ABOUT THIS TASK: Which lines of the records below contain the word "Silverbook"? Show each one.

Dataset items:
>>>>>
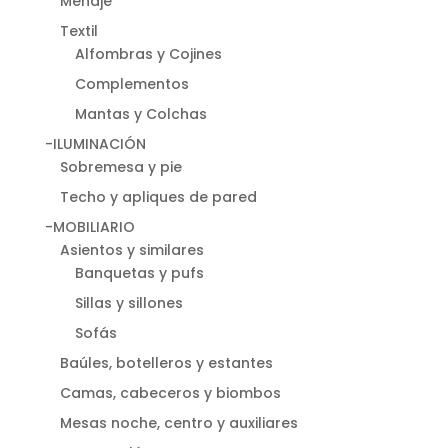
Menaje
Textil
Alfombras y Cojines
Complementos
Mantas y Colchas
-ILUMINACIÓN
Sobremesa y pie
Techo y apliques de pared
-MOBILIARIO
Asientos y similares
Banquetas y pufs
Sillas y sillones
Sofás
Baúles, botelleros y estantes
Camas, cabeceros y biombos
Mesas noche, centro y auxiliares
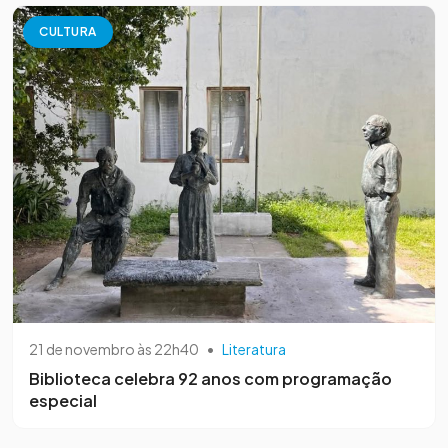
CULTURA
21 de novembro às 22h40
•
Literatura
Biblioteca celebra 92 anos com programação
especial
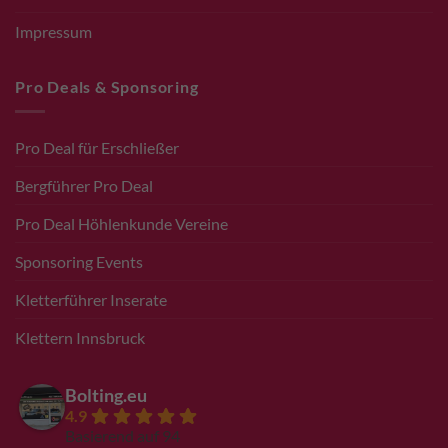
Impressum
Pro Deals & Sponsoring
Pro Deal für Erschließer
Bergführer Pro Deal
Pro Deal Höhlenkunde Vereine
Sponsoring Events
Kletterführer Inserate
Klettern Innsbruck
Bolting.eu
4.9
Basierend auf 94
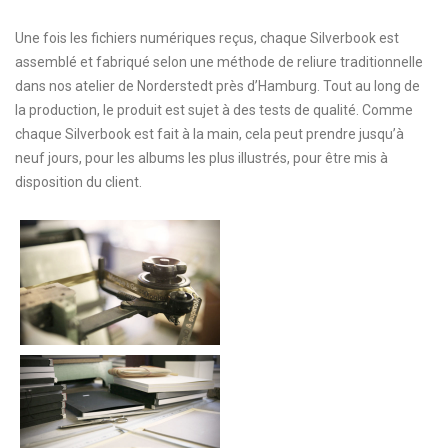
Une fois les fichiers numériques reçus, chaque Silverbook est
assemblé et fabriqué selon une méthode de reliure traditionnelle
dans nos atelier de Norderstedt près d’Hamburg. Tout au long de
la production, le produit est sujet à des tests de qualité. Comme
chaque Silverbook est fait à la main, cela peut prendre jusqu’à
neuf jours, pour les albums les plus illustrés, pour être mis à
disposition du client.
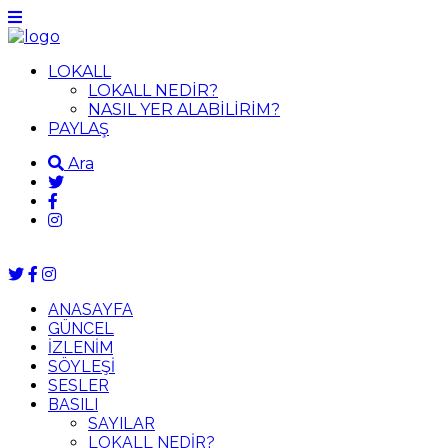
LOKALL
LOKALL NEDİR?
NASIL YER ALABİLİRİM?
PAYLAŞ
Ara
ANASAYFA
GÜNCEL
İZLENİM
SÖYLEŞİ
SESLER
BASILI
SAYILAR
LOKALL NEDİR?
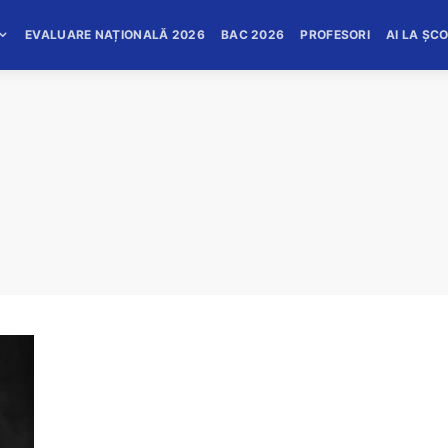
EVALUARE NAȚIONALĂ 2026
BAC 2026
PROFESORI
AI LA ȘC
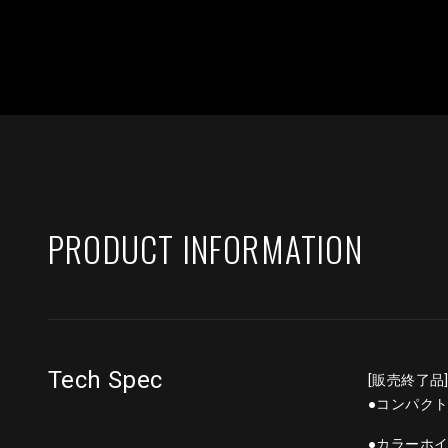
PRODUCT INFORMATION
Tech Spec
[販売終了品
●コンパク
●カラーホイ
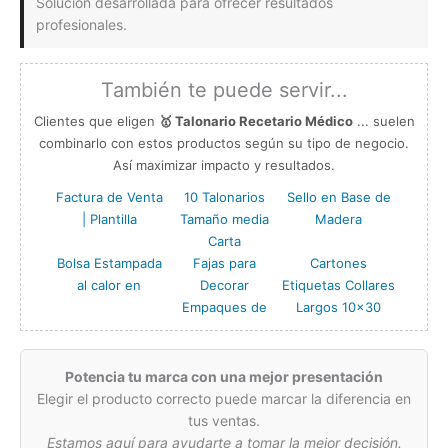
Solución desarrollada para ofrecer resultados
profesionales.
También te puede servir...
Clientes que eligen
🥇 Talonario Recetario Médico
... suelen
combinarlo con estos productos según su tipo de negocio.
Así maximizar impacto y resultados.
Factura de Venta
10 Talonarios
Sello en Base de
| Plantilla
Tamaño media
Madera
Carta
Bolsa Estampada
Fajas para
Cartones
al calor en
Decorar
Etiquetas Collares
Empaques de
Largos 10×30
Potencia tu marca con una mejor presentación
Elegir el producto correcto puede marcar la diferencia en
tus ventas.
Estamos aquí para ayudarte a tomar la mejor decisión.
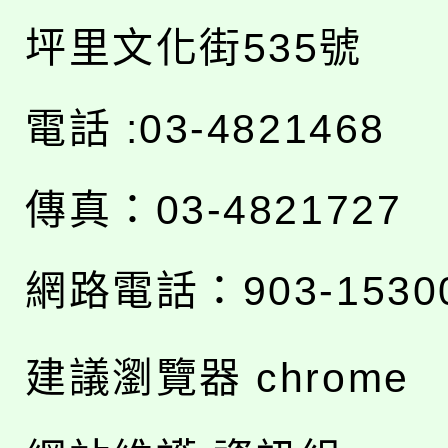
坪里文化街535號
電話 :03-4821468
傳真：03-4821727
網路電話：903-1530
建議瀏覽器 chrome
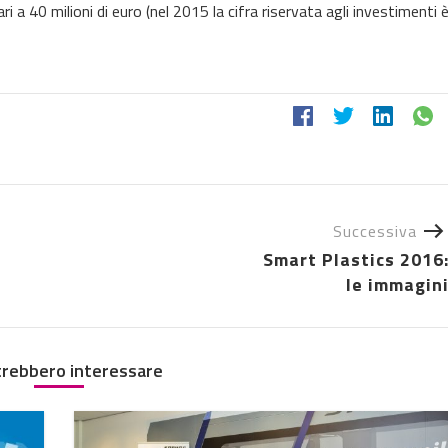
i a 40 milioni di euro (nel 2015 la cifra riservata agli investimenti 
Successiva
Smart Plastics 2016
le immagin
trebbero interessare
<<<<<
ANSWER SPACE:
Une fois les fichiers numériques reçus, chaque Silverbook est
chaque Silverbook est fait à la main, cela peut prendre jusqu’à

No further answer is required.